Und schau Dir auch mal die Videos an, sie dienen zum besseren Verständnis der FF-Funktionen:

http://firefox-anleitung.net/firefox-video-anleitungen.html

Bitte später Feedback geben ob das Problem gelöst wurde.


----------



## Dr.J (18. Mai 2009)

*AW: Firefox 3.0.10*

Hallo Marc,

Danke für die Infos. 

ich habe die obigen Browser-Konfigurationen ausprobiert. Bei der 1. wird lediglich die Verlaufliste durch setzen auf 0 deaktiviert. Wenn man aber den Wert wieder auf 12 zurückstellt, dann sieht man die alten Einträge wieder. Es wurde also nichts gelöscht. Die 2 anderen Einstellungen bewirken bei mir nichts.


----------



## lollo (22. Mai 2009)

*AW: Firefox 3.0.10*



CityCobra schrieb:


> Bitte später Feedback geben ob das Problem gelöst wurde.


@all,
möchte ich dann jetzt mal machen.

Nachdem ich die von Marc angegebenen Links gelesen hatte, habe ich noch einmal alle zu setzenden Häkchen kontrolliert, und die Daten dann gelöscht. 
Bis auf die intelligente Adressleiste des Firefox war alles gelöscht, nur eben diese nicht.
Als weiteres habe ich den Mozilla Firefox von meiner Festplatte dann mal ganz entfernt. Damit auch alle möglichen Eintragungen tatsächlich entfernt werden, habe ich über die Suchfunktion, und anschließend noch mit CCleaner ebenfalls alles was mit dem Namen Mozilla Firefox in Verbindung gebracht werden konnte, gelöscht. Der Browser sollte jetzt von der Festplatte entfernt sein.............
dachte ich. :beeten

Über die Mozilla Seite lud ich dann den ja jungfräulichen Browser neu auf meinen Rechner, und siehe da, der intelligente Browser hat gemerkt das er schon mal auf meinem Rechner war, und alle Eintragungen in der Adresszeile waren wieder da.

Ich werde da jetzt erst mal mit leben, es gibt schlimmeres. 

Aaaaaber, wieder ein Beweis dafür, dass man mit seinen Daten sehr sensibel im Netz umgehen sollte, denn machmal sind sie einfach nicht mehr zu löschen. :__ nase


----------



## CityCobra (22. Mai 2009)

*AW: Firefox 3.0.10*



lollo schrieb:


> Als weiteres habe ich den Mozilla Firefox von meiner Festplatte dann mal ganz entfernt.

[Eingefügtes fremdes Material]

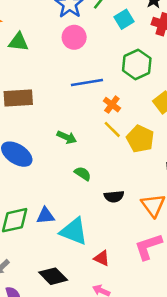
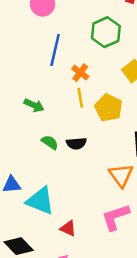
blue line: (87, 82) -> (55, 50), turned -68
yellow line: (112, 129) -> (80, 98), turned 36
black semicircle: (114, 196) -> (76, 143), moved

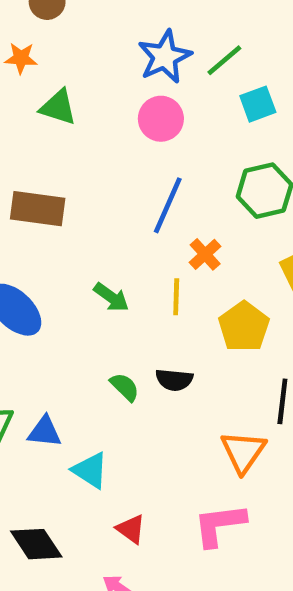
yellow line: (80, 98) -> (176, 297), moved
green semicircle: (50, 142) -> (125, 387), moved
cyan triangle: (40, 201) -> (90, 470), size x0.7

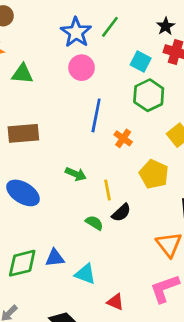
cyan square: (258, 104) -> (141, 61), moved, turned -30
yellow line: (176, 297) -> (108, 190), moved
black semicircle: (174, 380) -> (121, 213), turned -36

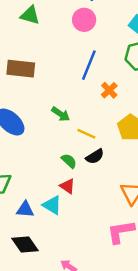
yellow line: (108, 190) -> (86, 134), turned -66
blue triangle: (55, 258) -> (25, 209), moved
red triangle: (115, 302) -> (67, 186), moved

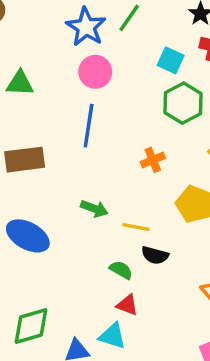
blue line: (89, 65) -> (89, 126), moved
orange cross: (109, 90) -> (153, 160), turned 35
black semicircle: (95, 156) -> (155, 255), turned 60

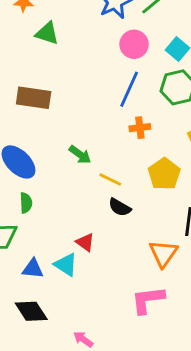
pink circle: (95, 72) -> (134, 44), moved
blue line: (89, 126) -> (129, 89), moved
green semicircle: (121, 270) -> (26, 203), moved, turned 42

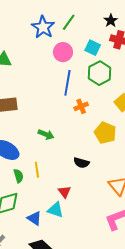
yellow line: (110, 179) -> (37, 170), moved, turned 70
red triangle: (85, 242) -> (65, 192), turned 32
blue triangle: (33, 269) -> (34, 218), turned 42

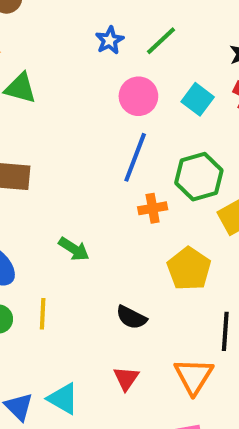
blue star: (43, 27) -> (110, 40), size x0.6
green hexagon: (100, 73) -> (199, 177), moved
red triangle: (65, 192) -> (126, 378), moved

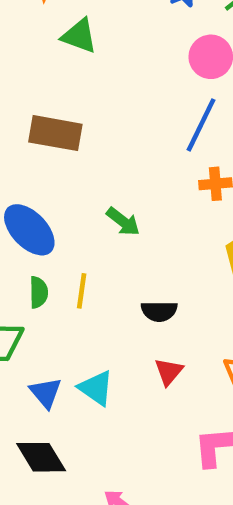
black semicircle: (131, 317) -> (159, 311), moved, turned -32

Damit auch alle möglichen Eintragungen tatsächlich entfernt werden, habe ich über die Suchfunktion, und anschließend noch mit CCleaner ebenfalls alles was mit dem Namen Mozilla Firefox in Verbindung gebracht werden konnte, gelöscht. Der Browser sollte jetzt von der Festplatte entfernt sein.............
> dachte ich. :beeten
> 
> Über die Mozilla Seite lud ich dann den ja jungfräulichen Browser neu auf meinen Rechner, und siehe da, der intelligente Browser hat gemerkt das er schon mal auf meinem Rechner war, und alle Eintragungen in der Adresszeile waren wieder da.


Irrtum!
Dein Profilordner war mich Sicherheit noch nach dem vermeintlichen Löschen vorhanden.
Aus diesem Grund hast Du auch noch die alten Einträge wieder in der Leiste.
Ich empfehle mal einen Besuch auf www.Firefox-Browser.de und dort nach einer Lösung suchen.
Auch mal dort ins Forum schauen -

* defekter Link entfernt *

und von der Suchfunktion Gebrauch machen.


----------